Study material -
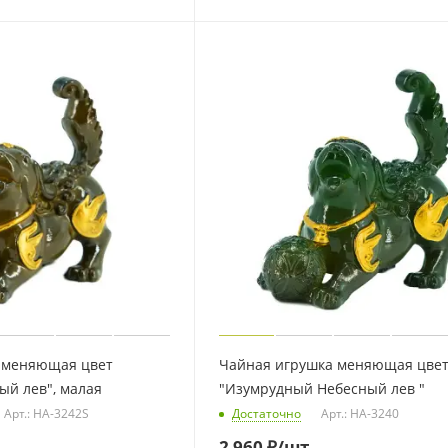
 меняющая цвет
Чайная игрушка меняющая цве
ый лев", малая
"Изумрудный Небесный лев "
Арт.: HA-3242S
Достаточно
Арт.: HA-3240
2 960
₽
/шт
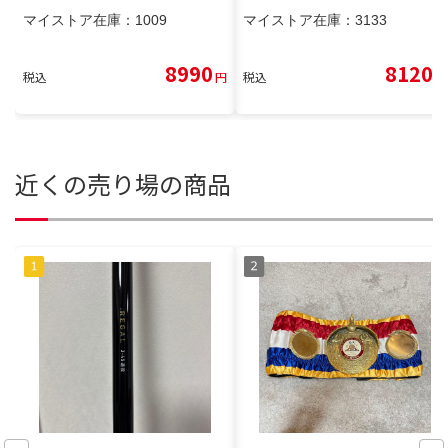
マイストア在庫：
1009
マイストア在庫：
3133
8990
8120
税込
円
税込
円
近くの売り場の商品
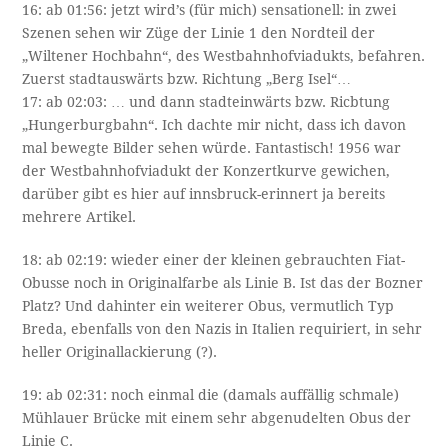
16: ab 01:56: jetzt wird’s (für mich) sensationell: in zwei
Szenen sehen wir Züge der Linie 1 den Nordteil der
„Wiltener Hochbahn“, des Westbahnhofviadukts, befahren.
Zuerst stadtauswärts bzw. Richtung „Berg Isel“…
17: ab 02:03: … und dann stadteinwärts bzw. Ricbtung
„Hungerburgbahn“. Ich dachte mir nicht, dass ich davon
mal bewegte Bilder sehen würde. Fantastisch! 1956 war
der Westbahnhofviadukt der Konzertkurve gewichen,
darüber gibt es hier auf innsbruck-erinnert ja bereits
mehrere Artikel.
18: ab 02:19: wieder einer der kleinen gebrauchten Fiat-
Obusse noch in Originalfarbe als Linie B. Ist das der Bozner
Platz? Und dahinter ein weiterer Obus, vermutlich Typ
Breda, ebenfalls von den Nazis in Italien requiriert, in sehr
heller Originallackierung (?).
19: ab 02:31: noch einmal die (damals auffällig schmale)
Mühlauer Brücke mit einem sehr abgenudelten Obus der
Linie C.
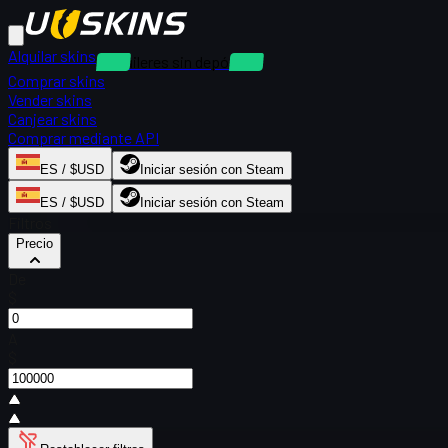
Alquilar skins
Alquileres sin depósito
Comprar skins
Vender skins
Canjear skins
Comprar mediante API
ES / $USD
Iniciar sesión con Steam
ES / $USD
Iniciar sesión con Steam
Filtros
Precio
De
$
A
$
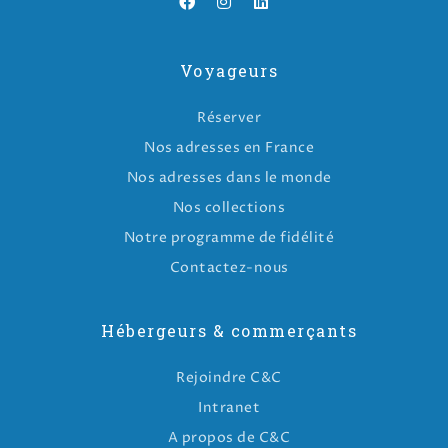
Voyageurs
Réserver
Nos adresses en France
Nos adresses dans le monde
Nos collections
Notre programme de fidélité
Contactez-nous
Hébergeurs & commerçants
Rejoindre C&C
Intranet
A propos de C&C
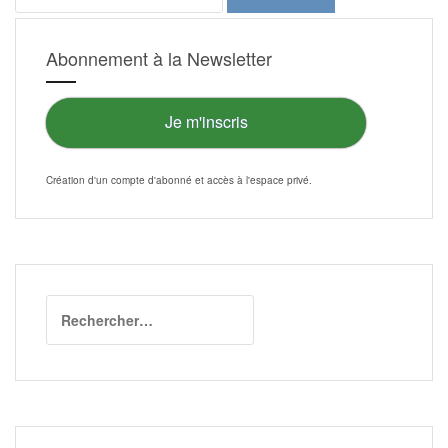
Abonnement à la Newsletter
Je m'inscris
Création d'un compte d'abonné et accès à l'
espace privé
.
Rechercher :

Exercise requirements -
Leave out the pictures and output everything else in the records exactly.

Exercise output -
 меняющая цвет
Чайная игрушка меняющая цве
ый лев", малая
"Изумрудный Небесный лев "
Арт.: HA-3242S
Достаточно
Арт.: HA-3240
2 960
₽
/шт
マイストア在庫：
1009
マイストア在庫：
3133
8990
8120
税込
円
税込
円
近くの売り場の商品
16: ab 01:56: jetzt wird’s (für mich) sensationell: in zwei
Szenen sehen wir Züge der Linie 1 den Nordteil der
„Wiltener Hochbahn“, des Westbahnhofviadukts, befahren.
Zuerst stadtauswärts bzw. Richtung „Berg Isel“…
17: ab 02:03: … und dann stadteinwärts bzw. Ricbtung
„Hungerburgbahn“. Ich dachte mir nicht, dass ich davon
mal bewegte Bilder sehen würde. Fantastisch! 1956 war
der Westbahnhofviadukt der Konzertkurve gewichen,
darüber gibt es hier auf innsbruck-erinnert ja bereits
mehrere Artikel.
18: ab 02:19: wieder einer der kleinen gebrauchten Fiat-
Obusse noch in Originalfarbe als Linie B. Ist das der Bozner
Platz? Und dahinter ein weiterer Obus, vermutlich Typ
Breda, ebenfalls von den Nazis in Italien requiriert, in sehr
heller Originallackierung (?).
19: ab 02:31: noch einmal die (damals auffällig schmale)
Mühlauer Brücke mit einem sehr abgenudelten Obus der
Linie C.
Alquilar skins
Alquileres sin depósito
Comprar skins
Vender skins
Canjear skins
Comprar mediante API
ES / $USD
Iniciar sesión con Steam
ES / $USD
Iniciar sesión con Steam
Filtros
Precio
De
$
A
$
Voyageurs
Réserver
Nos adresses en France
Nos adresses dans le monde
Nos collections
Notre programme de fidélité
Contactez-nous
Hébergeurs & commerçants
Rejoindre C&C
Intranet
A propos de C&C
Abonnement à la Newsletter
Je m'inscris
Création d'un compte d'abonné et accès à l'
espace privé
.
Rechercher :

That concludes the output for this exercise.